One of the big things about 3D is making it run fast, because it is much more complex than 2D. This can involve all sorts of design decisions and tradeoffs, and you need to measure the effect of anything you add to your project.

I am currently getting 50+ frames per second in my dungeon, and I thought I’d explain what I’ve done so far to achieve that. (Suggestions and improvements are always welcome, because I do NOT claim to be a 3D graphics expert).

First, it’s easy to think that all the talk of shaders and meshes means it’s too hard, but 18 months ago, I had never seen either, and I believe that if you are smart enough to program, you can learn this stuff too, if you want to..

Tiling the dungeon

I keep saying this, but using a shader to tile a texture across a large mesh is just wonderful. This is at least partly because speed is closely related to the number of mesh vertices in your scene.

To give you some idea – my dungeon is roughly 1000 x 1000 pixels, with about 900,000 pixels in total. I have 29 rooms connected by corridors. I have to draw a floor and roof across the whole surface, and then I need to draw all the walls, 20 pixels high. I calculated the whole scene is about 5 million pixels in total.

But I have only 1,350 vertices. For the floor and roof, comprising nearly 2 million pixels, I have only 12 vertices in total, since each of them is just two enormous triangles. The shader tiles my texture across the whole surface, very efficiently.

Similarly, I have broken up the walls into segments, each segment being a straight stretch of wall. Each segment is also made up of just two triangles.

The speed in the empty dungeon is 59 frames per second, very nearly full speed.

Setting a fixed distance limit for visible objects

I have kept my lighting very simple – basically, it reduces to nil at a set distance (100 pixels) from the camera, varying a bit to give a flicker effect.
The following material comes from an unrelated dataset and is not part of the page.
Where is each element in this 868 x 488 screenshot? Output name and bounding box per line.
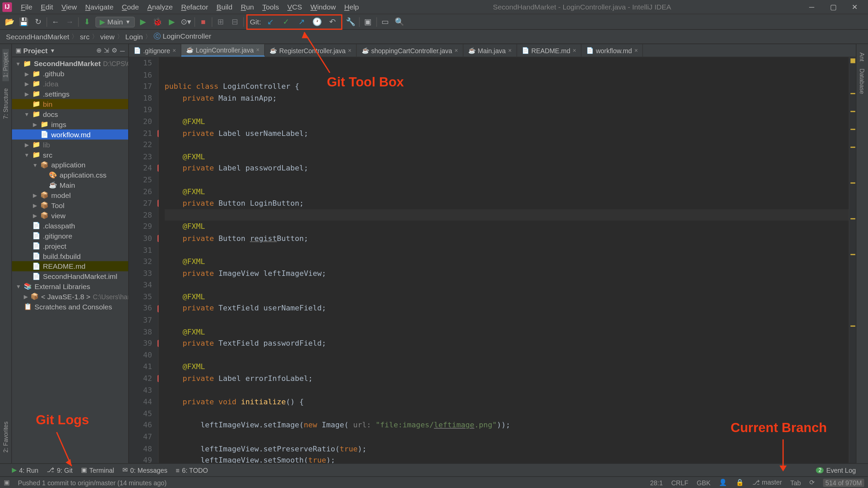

This is done with a shader, and has some great benefits.

  • it looks nice, like flickering lamplight
  • it is as simple as lighting can get
  • the fragment shader only has 4 lines of code in total, despite handling both the the tiling and lighting, making it extremely fast
  • I don’t need to draw anything that is outside the light radius. So when I loop through all the objects in the dungeon, I check the distance and ignore them if they are out of sight
  • I can set the “far clipping plane” of the camera to ignore anything outside the light radius. This is done in the perspective command, which has 4 parameters, the last one being the furthest distance the camera can see. It makes quite a difference in a case like this.

Keeping the object models small

I usually look for 3D models with downloads that are smaller than 1mb in total, to get the right balance between quality and speed. Some models have 10-20 times the vertices in my whole dungeon, and the detail just isn’t worth it when it’s all semi-dark anyway.

Keeping it simple

I am deliberately building for high performance, and skipping any fancy effects until the whole thing is done. It is much easier to add frills later, than throwing everything in at the beginning and continually fighting performance issues.


I know what every effect costs, because I measure it.

That is important. So I add things one at a time and test them.

Anything with a high performance cost has to justify its inclusion. For example, my game starts with the player in a cage. This drops the frame speed to under 30, but it doesn’t matter, because the player will leave the cage straight away, never to return.